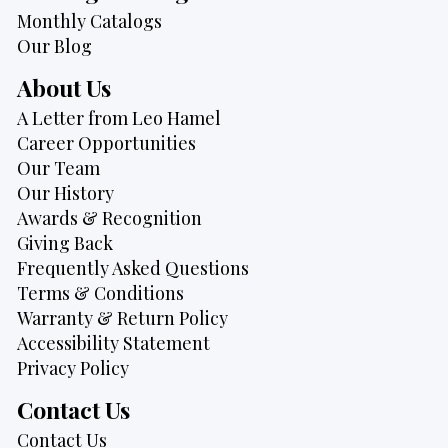
Monthly Catalogs
Our Blog
About Us
A Letter from Leo Hamel
Career Opportunities
Our Team
Our History
Awards & Recognition
Giving Back
Frequently Asked Questions
Terms & Conditions
Warranty & Return Policy
Accessibility Statement
Privacy Policy
Contact Us
Contact Us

+---+

#### What you are asked to do
Each line that contains "Policy" is to be copied from the listing above.

#### Answer section
Warranty & Return Policy
Privacy Policy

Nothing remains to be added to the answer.